View of homeless people tents near the highway in Downtown Los Angeles with skyscrapers. Credit: Credit:stellalevi/IStock

Media Contacts: Javier Rojas, javier.rojas@csun.edu

The U.S. Supreme Court ruled in June that cities can enforce bans on homeless people sleeping on sidewalks and other public outdoor spaces, a decision that will particularly resonate in cities like Los Angeles, where homeless encampments remain a major issue.

While the 6-3 decision didn’t come as a surprise, said California State University, Northridge political science professor Tom Hogen-Esch, the ruling could have a huge impact in Southern California as smaller cities will still have few incentives to provide shelter and services to the unhoused.

California State University, Northridge political science professor Tom Hogen-Esch

“I think what will happen from this decision is that the homeless crisis will become increasingly concentrated in larger cities like Los Angeles, Chicago and San Francisco because smaller cities have no economic incentive to maintain and staff shelters,” Hogen-Esch said. “While some smaller cities may do so for political reasons, most cities are going to shy away from that responsibility because it’s easy to just push the problem down the road.”

In its decision, the high court found that outdoor sleeping bans don’t violate the Eighth Amendment.

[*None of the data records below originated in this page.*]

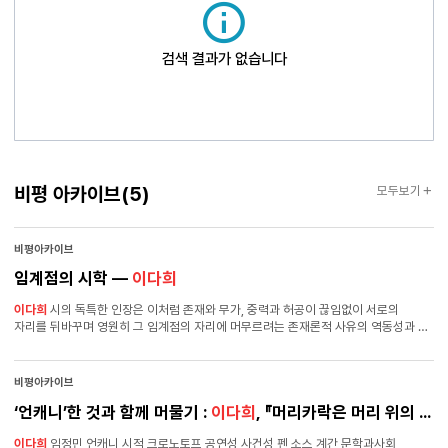
검색 결과가 없습니다
비평아카이브
비평 아카이브
(5)
모두보기
비평아카이브
임계점의 시학 ―
이다희
이다희
시의 독특한 인장은 이처럼 존재와 무가, 중력과 허공이 끊임없이 서로의
자리를 뒤바꾸며 영원히 그 임계점의 자리에 머무르려는 존재론적 사유의 역동성과 그
충만함 속에 자리한다. 이를 임계점의 시학이라고 불러볼 수도 있겠다. 세상 모든
버려진 밤들이 품은 내밀한 임계점의 순간들을 그의 문장이 초대한 또 하나의 깊은
맹목 속에서 캄캄히 발음해 본다. 임계점,중력,허공,부재,타자 월간 현대시 2025년
비평아카이브
5월호 (제425호)
‘언캐니’한 것과 함께 머물기 :
이다희
, 『머리카락은 머리 위의 왕관』(문학과지성사, 2024) / 임정민, 『펜 소스』(민음사, 2024)
이다희
,임정민,언캐니,시적 크로노토프,공연성,사건성,펜 소스 계간 문학과사회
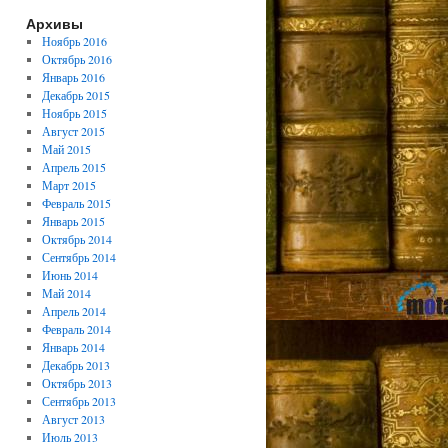
Архивы
Ноябрь 2016
Октябрь 2016
Январь 2016
Декабрь 2015
Ноябрь 2015
Август 2015
Май 2015
Апрель 2015
Март 2015
Февраль 2015
Январь 2015
Октябрь 2014
Сентябрь 2014
Июнь 2014
Май 2014
Апрель 2014
Февраль 2014
Январь 2014
Декабрь 2013
Октябрь 2013
Сентябрь 2013
Август 2013
Июль 2013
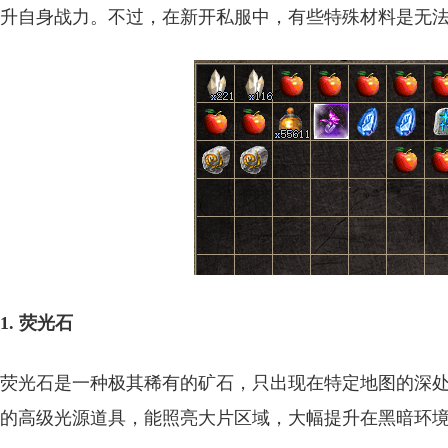
升自身战力。不过，在新开私服中，有些特殊材料是无
1. 荧光石
荧光石是一种极其稀有的矿石，只出现在特定地图的深
的高级光源道具，能照亮大片区域，大幅提升在黑暗环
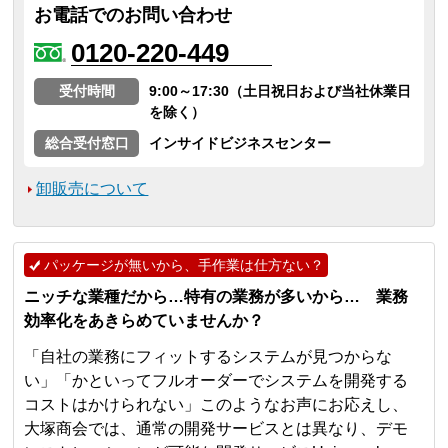
お電話でのお問い合わせ
0120-220-449
受付時間
9:00～17:30（土日祝日および当社休業日
を除く）
総合受付窓口
インサイドビジネスセンター
卸販売について
パッケージが無いから、手作業は仕方ない？
ニッチな業種だから…特有の業務が多いから… 業務
効率化をあきらめていませんか？
「自社の業務にフィットするシステムが見つからな
い」「かといってフルオーダーでシステムを開発する
コストはかけられない」このようなお声にお応えし、
大塚商会では、通常の開発サービスとは異なり、デモ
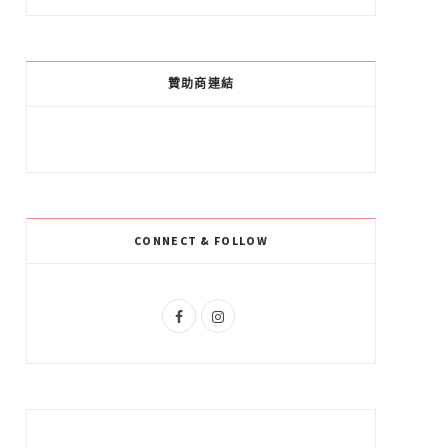
a
o
n
c
o
s
e
g
t
贊助商連結
b
l
a
o
e
g
o
P
r
k
l
a
CONNECT & FOLLOW
u
m
s
F
I
a
n
c
s
e
t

The ruling says that local governments can make and enforce laws against people sleeping in public places without being in violation of the US Constitution’s limits on cruel and unusual punishment.

The case started in the small city of Grants Pass, Ore., where three homeless people sued after receiving citations for sleeping and camping outside. The 9th Circuit Court of Appeals, which has jurisdiction over nine Western states, including California, has held since 2018 that such bans violate the Eighth Amendment in areas where there are not enough city-provided shelter beds.

Homelessness continues to rise in the US, fueled in part by chronic shortages of affordable housing and rising costs. Around 653,000 people did not have homes in 2023, the largest number since tracking began in 2007, according to US government figures.

The ruling, Hogen-Esch said, came at an “inflection point about whether we could have taken a different path in terms of how we confront the homeless crisis.”

“In the 23 years that I’ve been teaching about this topic, the issue has become only more and more critical,” Hogen-Esch said. “If the ruling had gone another way, that would have been a game changer for homeless people and their advocates. What the decision did was basically maintain the historical status quo — cities are allowed to criminalize homelessness.”

In response to the ruling, California Gov. Gavin Newsom issued an executive order requiring state agencies to remove homeless encampments in their jurisdictions and urging cities to follow suit. While Los Angeles Mayor Karen Bass condemned the decision and said the city would not change its approach to clearing encampments, San Francisco Mayor London Breed said the city will begin an assertive campaign to force people off the streets, highlighting the different approaches that municipalities are undertaking to find solutions.

This leaves some ambiguity in how cities will tackle homelessness, instead of finding a long-term solution, Hogen-Esch said.

“What was really at stake was that there was some sort of solution on the table here and the Supreme Court ruled this is not a cruel and unusual punishment case,” Hogen-Esch said. “This is a problem that local governments need support from states and the national government but basically that decision says that the national government is ‘out,’ and they are not dealing with this issue, which makes this an extremely challenging public policy problem.”